** Document understanding data **
▼

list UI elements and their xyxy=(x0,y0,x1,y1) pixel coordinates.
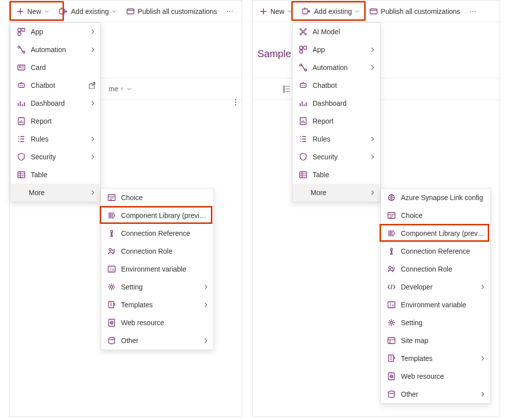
row-more-button[interactable] xyxy=(235,99,237,106)
automation-icon xyxy=(17,45,26,54)
menu-item-security[interactable]: Security xyxy=(11,148,100,166)
menu-item-automation[interactable]: Automation xyxy=(293,59,380,76)
more-commands-button[interactable]: ⋯ xyxy=(222,2,237,20)
menu-item-label: Web resource xyxy=(401,372,485,380)
more-commands-button[interactable]: ⋯ xyxy=(465,2,480,20)
menu-item-more[interactable]: More xyxy=(11,184,100,202)
report-icon xyxy=(17,117,26,126)
dashboard-icon xyxy=(17,99,26,108)
menu-item-developer[interactable]: Developer xyxy=(381,278,490,296)
toolbar-right: New Add existing Publish all customizati… xyxy=(253,0,500,22)
menu-item-app[interactable]: App xyxy=(11,23,100,41)
chevron-down-icon xyxy=(287,9,292,14)
add-existing-label: Add existing xyxy=(314,7,352,15)
new-button[interactable]: New xyxy=(255,2,297,20)
menu-item-templates[interactable]: Templates xyxy=(381,350,490,367)
menu-item-label: Connection Reference xyxy=(401,247,485,255)
webres-icon xyxy=(387,372,396,381)
panel-add-existing: New Add existing Publish all customizati… xyxy=(252,0,500,417)
menu-item-table[interactable]: Table xyxy=(293,166,380,184)
menu-item-label: Dashboard xyxy=(313,99,375,107)
menu-item-choice[interactable]: Choice xyxy=(101,189,213,207)
menu-item-envvar[interactable]: Environment variable xyxy=(101,260,213,278)
connrole-icon xyxy=(107,247,116,256)
menu-item-synapse[interactable]: Azure Synapse Link config xyxy=(381,189,490,207)
menu-item-setting[interactable]: Setting xyxy=(101,278,213,296)
menu-item-label: Component Library (preview) xyxy=(121,211,208,219)
new-button[interactable]: New xyxy=(11,2,54,20)
aimodel-icon xyxy=(299,27,308,36)
publish-icon xyxy=(370,7,378,15)
publish-icon xyxy=(127,7,134,15)
new-menu: AppAutomationCardChatbotDashboardReportR… xyxy=(10,22,101,202)
publish-button[interactable]: Publish all customizations xyxy=(365,2,465,20)
webres-icon xyxy=(107,318,116,327)
publish-button[interactable]: Publish all customizations xyxy=(122,2,222,20)
chevron-down-icon xyxy=(44,9,49,14)
menu-item-report[interactable]: Report xyxy=(293,112,380,130)
menu-item-more[interactable]: More xyxy=(293,184,380,202)
menu-item-label: Setting xyxy=(121,283,198,291)
developer-icon xyxy=(387,282,396,291)
menu-item-component[interactable]: Component Library (preview) xyxy=(381,224,490,242)
menu-item-card[interactable]: Card xyxy=(11,59,100,76)
chevron-right-icon xyxy=(480,284,485,290)
menu-item-app[interactable]: App xyxy=(293,41,380,59)
menu-item-label: Report xyxy=(31,117,95,125)
add-existing-button[interactable]: Add existing xyxy=(54,2,122,20)
menu-item-label: Automation xyxy=(31,46,85,54)
menu-item-label: Chatbot xyxy=(31,81,83,89)
menu-item-table[interactable]: Table xyxy=(11,166,100,184)
chevron-right-icon xyxy=(90,29,95,35)
menu-item-other[interactable]: Other xyxy=(381,385,490,403)
menu-item-dashboard[interactable]: Dashboard xyxy=(293,94,380,112)
menu-item-templates[interactable]: Templates xyxy=(101,296,213,314)
menu-item-aimodel[interactable]: AI Model xyxy=(293,23,380,41)
external-link-icon xyxy=(88,82,95,89)
menu-item-webres[interactable]: Web resource xyxy=(381,367,490,385)
menu-item-other[interactable]: Other xyxy=(101,332,213,350)
menu-item-automation[interactable]: Automation xyxy=(11,41,100,59)
menu-item-setting[interactable]: Setting xyxy=(381,314,490,332)
chevron-right-icon xyxy=(370,65,375,70)
security-icon xyxy=(17,152,26,161)
menu-item-label: Developer xyxy=(401,283,475,291)
add-existing-more-submenu: Azure Synapse Link configChoiceComponent… xyxy=(381,188,491,404)
chevron-down-icon[interactable] xyxy=(127,86,131,91)
menu-item-rules[interactable]: Rules xyxy=(11,130,100,148)
add-existing-icon xyxy=(59,7,68,15)
menu-item-dashboard[interactable]: Dashboard xyxy=(11,94,100,112)
menu-item-report[interactable]: Report xyxy=(11,112,100,130)
new-label: New xyxy=(270,7,284,15)
list-view-icon[interactable] xyxy=(282,84,291,93)
rules-icon xyxy=(299,135,308,143)
menu-item-chatbot[interactable]: Chatbot xyxy=(11,76,100,94)
menu-item-component[interactable]: Component Library (preview) xyxy=(101,207,213,224)
menu-item-label: Chatbot xyxy=(313,81,375,89)
menu-item-rules[interactable]: Rules xyxy=(293,130,380,148)
setting-icon xyxy=(107,282,116,291)
menu-item-label: Site map xyxy=(401,337,485,345)
menu-item-connrole[interactable]: Connection Role xyxy=(101,242,213,260)
chevron-down-icon xyxy=(355,9,360,14)
menu-item-webres[interactable]: Web resource xyxy=(101,314,213,332)
sort-column-name[interactable]: me ↑ xyxy=(109,85,124,93)
menu-item-connrole[interactable]: Connection Role xyxy=(381,260,490,278)
menu-item-label: Report xyxy=(313,117,375,125)
menu-item-choice[interactable]: Choice xyxy=(381,207,490,224)
menu-item-label: Templates xyxy=(401,354,475,362)
connrole-icon xyxy=(387,265,396,274)
rules-icon xyxy=(17,135,26,143)
menu-item-connref[interactable]: Connection Reference xyxy=(101,224,213,242)
menu-item-envvar[interactable]: Environment variable xyxy=(381,296,490,314)
menu-item-chatbot[interactable]: Chatbot xyxy=(293,76,380,94)
menu-item-label: Table xyxy=(313,171,375,179)
menu-item-label: Security xyxy=(31,153,85,161)
component-icon xyxy=(387,229,396,238)
chevron-right-icon xyxy=(90,47,95,53)
report-icon xyxy=(299,117,308,126)
menu-item-connref[interactable]: Connection Reference xyxy=(381,242,490,260)
menu-item-sitemap[interactable]: Site map xyxy=(381,332,490,350)
menu-item-security[interactable]: Security xyxy=(293,148,380,166)
add-existing-button[interactable]: Add existing xyxy=(297,2,365,20)
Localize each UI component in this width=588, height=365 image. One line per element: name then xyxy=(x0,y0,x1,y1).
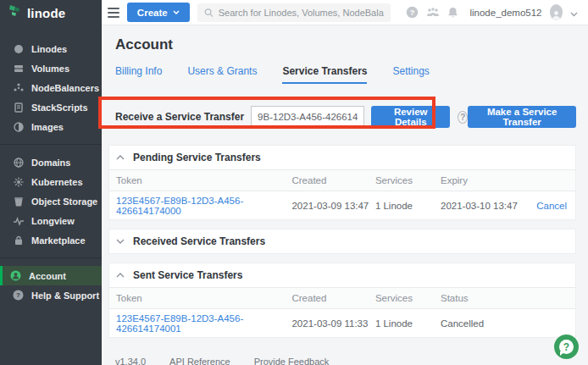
svg-text:?: ? xyxy=(16,291,20,299)
stackscripts-icon xyxy=(13,102,24,113)
transfer-help-icon[interactable]: ? xyxy=(458,111,468,124)
page-title: Account xyxy=(115,36,576,53)
app-version: v1.34.0 xyxy=(115,357,146,365)
cancel-transfer-link[interactable]: Cancel xyxy=(522,201,567,211)
sent-services: 1 Linode xyxy=(375,318,441,329)
app-window: linode Linodes Volumes NodeBalancers Sta… xyxy=(0,0,588,365)
tab-settings[interactable]: Settings xyxy=(392,65,429,84)
review-details-button[interactable]: Review Details xyxy=(371,106,450,128)
notifications-bell-icon[interactable] xyxy=(447,5,459,19)
sent-table-row: 123E4567-E89B-12D3-A456-426614174001 202… xyxy=(109,309,575,337)
sidebar-item-stackscripts[interactable]: StackScripts xyxy=(0,97,102,117)
sidebar-item-marketplace[interactable]: Marketplace xyxy=(0,230,102,250)
pending-services: 1 Linode xyxy=(375,201,441,211)
provide-feedback-link[interactable]: Provide Feedback xyxy=(254,357,330,365)
kubernetes-icon xyxy=(13,176,24,187)
sidebar-nav: Linodes Volumes NodeBalancers StackScrip… xyxy=(0,25,102,305)
sidebar-item-account[interactable]: Account xyxy=(0,266,102,285)
chevron-down-icon xyxy=(173,10,180,14)
volumes-icon xyxy=(13,63,24,74)
sidebar: linode Linodes Volumes NodeBalancers Sta… xyxy=(0,0,102,365)
account-menu-chevron-icon[interactable] xyxy=(570,5,578,20)
sent-transfers-header[interactable]: Sent Service Transfers xyxy=(109,263,575,287)
sent-token-link[interactable]: 123E4567-E89B-12D3-A456-426614174001 xyxy=(116,313,291,334)
sidebar-item-nodebalancers[interactable]: NodeBalancers xyxy=(0,78,102,97)
received-transfers-header[interactable]: Received Service Transfers xyxy=(109,230,575,253)
pending-transfers-header[interactable]: Pending Service Transfers xyxy=(109,146,575,169)
username[interactable]: linode_demo512 xyxy=(469,8,541,18)
help-question-icon: ? xyxy=(559,340,574,354)
collapse-chevron-up-icon xyxy=(116,153,125,162)
images-icon xyxy=(13,121,24,132)
svg-text:?: ? xyxy=(409,8,414,17)
sidebar-item-linodes[interactable]: Linodes xyxy=(0,39,102,58)
sidebar-item-object-storage[interactable]: Object Storage xyxy=(0,191,102,211)
account-tabs: Billing Info Users & Grants Service Tran… xyxy=(115,65,576,84)
avatar[interactable] xyxy=(550,4,563,20)
sent-created: 2021-03-09 11:33 xyxy=(291,318,374,329)
sidebar-divider xyxy=(0,144,102,145)
tab-service-transfers[interactable]: Service Transfers xyxy=(282,65,367,84)
transfer-token-input[interactable] xyxy=(251,106,364,128)
collapse-chevron-down-icon xyxy=(116,237,125,246)
domains-icon xyxy=(13,157,24,168)
hamburger-menu-icon[interactable] xyxy=(108,8,119,18)
sidebar-divider xyxy=(0,257,102,258)
sidebar-item-longview[interactable]: Longview xyxy=(0,211,102,230)
collapse-chevron-up-icon xyxy=(116,271,125,279)
search-input[interactable] xyxy=(219,8,384,18)
logo-wordmark: linode xyxy=(27,6,65,20)
received-transfers-panel: Received Service Transfers xyxy=(108,229,576,254)
sidebar-item-images[interactable]: Images xyxy=(0,117,102,136)
pending-expiry: 2021-03-10 13:47 xyxy=(441,201,522,211)
pending-transfers-panel: Pending Service Transfers Token Created … xyxy=(108,145,576,220)
make-service-transfer-button[interactable]: Make a Service Transfer xyxy=(468,106,576,128)
api-reference-link[interactable]: API Reference xyxy=(169,357,230,365)
content-column: Create ? linode_demo512 xyxy=(102,0,588,365)
community-icon[interactable] xyxy=(426,5,440,19)
pending-table-row: 123E4567-E89B-12D3-A456-426614174000 202… xyxy=(109,191,575,219)
linode-logo[interactable]: linode xyxy=(0,0,102,25)
help-fab-button[interactable]: ? xyxy=(554,335,579,359)
tab-users-grants[interactable]: Users & Grants xyxy=(187,65,257,84)
marketplace-icon xyxy=(13,235,24,246)
sidebar-item-help-support[interactable]: ? Help & Support xyxy=(0,285,102,305)
main-content: Account Billing Info Users & Grants Serv… xyxy=(102,25,588,365)
linode-logo-icon xyxy=(8,4,22,21)
sent-status: Cancelled xyxy=(441,318,567,329)
footer: v1.34.0 API Reference Provide Feedback xyxy=(115,357,576,365)
tab-billing-info[interactable]: Billing Info xyxy=(115,65,162,84)
help-icon[interactable]: ? xyxy=(406,5,419,19)
bucket-icon xyxy=(13,196,24,207)
nodebalancer-icon xyxy=(13,82,24,93)
pending-created: 2021-03-09 13:47 xyxy=(291,201,374,211)
sidebar-item-kubernetes[interactable]: Kubernetes xyxy=(0,172,102,191)
global-search[interactable] xyxy=(197,3,391,22)
search-icon xyxy=(204,8,214,18)
create-button[interactable]: Create xyxy=(127,3,190,22)
pending-table-header: Token Created Services Expiry xyxy=(109,169,575,191)
pending-token-link[interactable]: 123E4567-E89B-12D3-A456-426614174000 xyxy=(116,196,291,216)
sidebar-item-volumes[interactable]: Volumes xyxy=(0,58,102,78)
linode-icon xyxy=(13,43,24,54)
help-circle-icon: ? xyxy=(13,290,24,301)
topbar: Create ? linode_demo512 xyxy=(102,0,588,25)
sent-transfers-panel: Sent Service Transfers Token Created Ser… xyxy=(108,263,576,338)
account-person-icon xyxy=(10,270,21,281)
receive-transfer-label: Receive a Service Transfer xyxy=(115,111,244,123)
pulse-icon xyxy=(13,215,24,226)
sent-table-header: Token Created Services Status xyxy=(109,287,575,309)
sidebar-item-domains[interactable]: Domains xyxy=(0,152,102,172)
receive-transfer-row: Receive a Service Transfer Review Detail… xyxy=(115,106,576,128)
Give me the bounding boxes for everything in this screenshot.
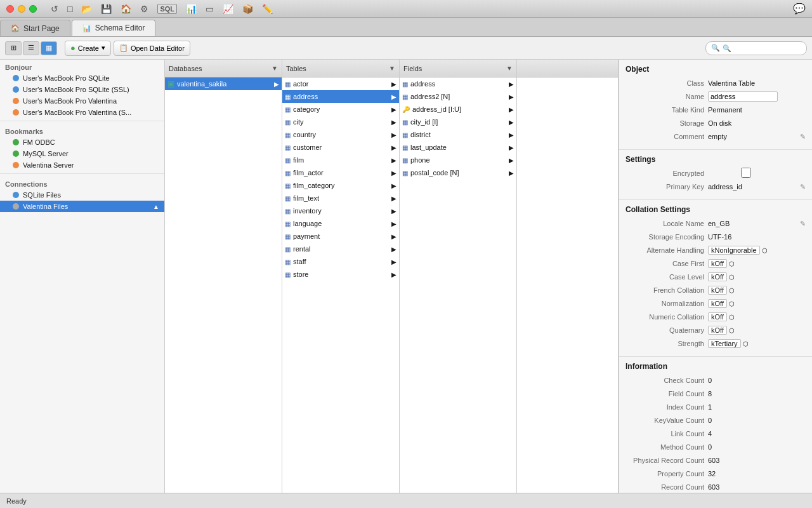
valentina2-dot-icon: [13, 109, 19, 116]
table-item-actor[interactable]: ▦ actor ▶: [282, 77, 399, 90]
field-item-city-id[interactable]: ▦ city_id [I] ▶: [400, 116, 516, 128]
table-item-country[interactable]: ▦ country ▶: [282, 128, 399, 141]
table-item-film-text[interactable]: ▦ film_text ▶: [282, 192, 399, 204]
sidebar-item-label: Valentina Server: [23, 161, 74, 169]
create-dropdown-icon[interactable]: ▾: [102, 44, 105, 52]
connect-icon[interactable]: ⚙: [140, 4, 148, 14]
case-first-dropdown[interactable]: kOff: [708, 259, 727, 268]
field-item-address[interactable]: ▦ address ▶: [400, 77, 516, 90]
class-label: Class: [625, 79, 708, 87]
table-item-store[interactable]: ▦ store ▶: [282, 268, 399, 281]
field-item-arrow: ▶: [509, 170, 514, 177]
view-btn-columns[interactable]: ▦: [41, 41, 57, 55]
open-data-editor-button[interactable]: 📋 Open Data Editor: [114, 41, 190, 56]
sidebar-item-fmodbc[interactable]: FM ODBC: [0, 137, 164, 148]
pen-icon[interactable]: ✏️: [262, 4, 273, 14]
rect-icon[interactable]: ▭: [206, 4, 214, 14]
pk-edit-icon[interactable]: ✎: [800, 183, 806, 191]
sidebar-item-sqlite1[interactable]: User's MacBook Pro SQLite: [0, 72, 164, 84]
chat-icon[interactable]: 💬: [793, 3, 806, 15]
expand-icon[interactable]: ▲: [153, 203, 159, 210]
databases-header-arrow[interactable]: ▼: [272, 65, 278, 72]
sidebar-item-sqlite-files[interactable]: SQLite Files: [0, 189, 164, 201]
table-item-staff[interactable]: ▦ staff ▶: [282, 255, 399, 268]
fields-header-arrow[interactable]: ▼: [506, 65, 513, 72]
main-area: Bonjour User's MacBook Pro SQLite User's…: [0, 60, 812, 493]
traffic-light-red[interactable]: [6, 5, 14, 13]
alt-handling-dropdown[interactable]: kNonIgnorable: [708, 246, 760, 255]
locale-edit-icon[interactable]: ✎: [800, 220, 806, 228]
table-item-label: language: [293, 220, 389, 227]
sidebar-item-valentina2[interactable]: User's MacBook Pro Valentina (S...: [0, 107, 164, 118]
table-item-arrow: ▶: [391, 220, 396, 227]
encrypted-checkbox[interactable]: [708, 168, 784, 178]
view-btn-list[interactable]: ☰: [23, 41, 39, 55]
back-icon[interactable]: ↺: [51, 4, 58, 14]
field-item-last-update[interactable]: ▦ last_update ▶: [400, 141, 516, 154]
line-chart-icon[interactable]: 📈: [223, 4, 233, 14]
field-item-address2[interactable]: ▦ address2 [N] ▶: [400, 90, 516, 103]
quaternary-dropdown[interactable]: kOff: [708, 326, 727, 335]
db-item-valentina-sakila[interactable]: ▣ valentina_sakila ▶: [165, 77, 282, 90]
save-icon[interactable]: 💾: [101, 4, 112, 14]
sql-icon[interactable]: SQL: [157, 4, 177, 14]
case-level-dropdown[interactable]: kOff: [708, 272, 727, 281]
table-item-rental[interactable]: ▦ rental ▶: [282, 243, 399, 255]
table-item-language[interactable]: ▦ language ▶: [282, 217, 399, 230]
traffic-light-green[interactable]: [29, 5, 37, 13]
normalization-dropdown[interactable]: kOff: [708, 299, 727, 308]
sidebar-item-sqlite2[interactable]: User's MacBook Pro SQLite (SSL): [0, 84, 164, 95]
table-icon: ▦: [285, 81, 291, 88]
table-item-category[interactable]: ▦ category ▶: [282, 103, 399, 116]
name-input[interactable]: [708, 91, 778, 102]
field-item-arrow: ▶: [509, 106, 514, 113]
table-item-film-actor[interactable]: ▦ film_actor ▶: [282, 166, 399, 179]
view-btn-grid[interactable]: ⊞: [5, 41, 22, 55]
field-item-phone[interactable]: ▦ phone ▶: [400, 154, 516, 166]
comment-edit-icon[interactable]: ✎: [800, 133, 806, 141]
case-first-chevron: ⬡: [729, 260, 735, 267]
tab-schema-editor[interactable]: 📊 Schema Editor: [72, 20, 156, 36]
chart-icon[interactable]: 📊: [186, 4, 197, 14]
table-item-address[interactable]: ▦ address ▶: [282, 90, 399, 103]
create-button[interactable]: ● Create ▾: [65, 41, 111, 56]
open-icon[interactable]: 📂: [81, 4, 92, 14]
search-input[interactable]: [723, 44, 805, 52]
new-window-icon[interactable]: □: [67, 4, 72, 14]
search-icon: 🔍: [711, 44, 720, 52]
field-item-postal-code[interactable]: ▦ postal_code [N] ▶: [400, 166, 516, 179]
table-item-film[interactable]: ▦ film ▶: [282, 154, 399, 166]
field-normal-icon: ▦: [402, 144, 408, 151]
traffic-light-yellow[interactable]: [18, 5, 25, 13]
sidebar-item-valentina1[interactable]: User's MacBook Pro Valentina: [0, 95, 164, 107]
table-item-arrow: ▶: [391, 119, 396, 126]
table-item-arrow: ▶: [391, 106, 396, 113]
table-item-label: customer: [293, 144, 389, 151]
table-item-payment[interactable]: ▦ payment ▶: [282, 230, 399, 243]
keyvalue-count-label: KeyValue Count: [625, 417, 708, 424]
settings-pk-row: Primary Key address_id ✎: [625, 181, 806, 192]
schema-editor-tab-icon: 📊: [82, 24, 91, 32]
numeric-collation-dropdown[interactable]: kOff: [708, 312, 727, 321]
field-item-address-id[interactable]: 🔑 address_id [I:U] ▶: [400, 103, 516, 116]
table-item-arrow: ▶: [391, 144, 396, 151]
field-item-district[interactable]: ▦ district ▶: [400, 128, 516, 141]
table-item-city[interactable]: ▦ city ▶: [282, 116, 399, 128]
table-item-customer[interactable]: ▦ customer ▶: [282, 141, 399, 154]
table-item-film-category[interactable]: ▦ film_category ▶: [282, 179, 399, 192]
search-box[interactable]: 🔍: [705, 41, 807, 55]
sidebar-item-valentina-server[interactable]: Valentina Server: [0, 159, 164, 171]
table-icon: ▦: [285, 233, 291, 240]
table-item-arrow: ▶: [391, 81, 396, 88]
tables-header-arrow[interactable]: ▼: [389, 65, 395, 72]
french-collation-dropdown[interactable]: kOff: [708, 286, 727, 295]
sidebar-item-mysql[interactable]: MySQL Server: [0, 148, 164, 159]
strength-dropdown[interactable]: kTertiary: [708, 339, 741, 348]
table-item-inventory[interactable]: ▦ inventory ▶: [282, 204, 399, 217]
index-count-value: 1: [708, 403, 806, 411]
tab-start-page[interactable]: 🏠 Start Page: [0, 20, 70, 36]
case-first-row: Case First kOff ⬡: [625, 258, 806, 269]
sidebar-item-valentina-files[interactable]: Valentina Files ▲: [0, 201, 164, 212]
package-icon[interactable]: 📦: [242, 4, 253, 14]
home-icon[interactable]: 🏠: [121, 4, 131, 14]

▲

** Work to be completed **
Would you copy all lines in the records where the string "marketplace" appears?

** Result of this exercise **
sidebar-item-marketplace[interactable]: Marketplace xyxy=(0,230,102,250)
marketplace-icon xyxy=(13,235,24,246)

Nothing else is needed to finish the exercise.